After several recent discussions that involved the words "orthodox" or "orthodoxy" (used in the sense of "I'm right and you're wrong"), I started wondering a) what people mean when they use this word and b) what the word meant and might still mean.
Orthodoxy is becoming a word of indeterminate meaning, standing for all sorts of things, including fundamental evangelicalism, conservative Catholicism, and the Right Way to Be an Anglican. It seems to mean, as Humpty Dumpty said in "Alice in Wonderland," what the speaker wants it to mean.
So I went to The Westminster Dictionary of Christian Theology and found this definition: "The word 'orthodoxy' is ambiguous. It can mean 'right worship' (ortho means straight and doxa means praise) or 'right belief.' The Athanasian Creed affirms that, 'We worship one God in Trinity and the Trinity in Unity.' Orthodoxy is not a matter of purely intellectual assent to propositions, it involves giving glory to God. This emphasis on worship shows clearly that right belief, assent or opinion, correct dogma, was not understood in abstraction from practice." (p. 422)

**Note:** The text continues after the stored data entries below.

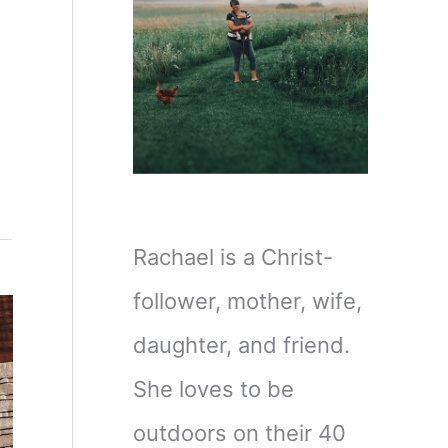
Rachael is a Christ-
follower, mother, wife,
daughter, and friend.
She loves to be
outdoors on their 40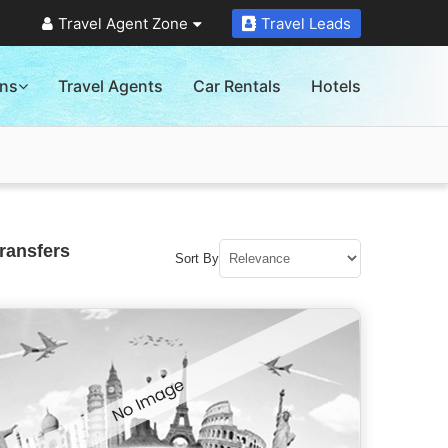
Travel Agent Zone
Travel Leads
ons
Travel Agents
Car Rentals
Hotels
ransfers
Sort By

In my mind, orthodoxy comes down to holding the basic tenets of faith ... One God in Trinity of Persons, God as creator of all that is, Christ as fully human and fully divine, the death and resurrection of Jesus Christ as the single redemptive action that reconciles humanity to God, the gift of the Holy Spirit as the ongoing presence, guide and power of God in the world.
That is the God I praise and worship. All the rest, I think, is details, discussion and disputations.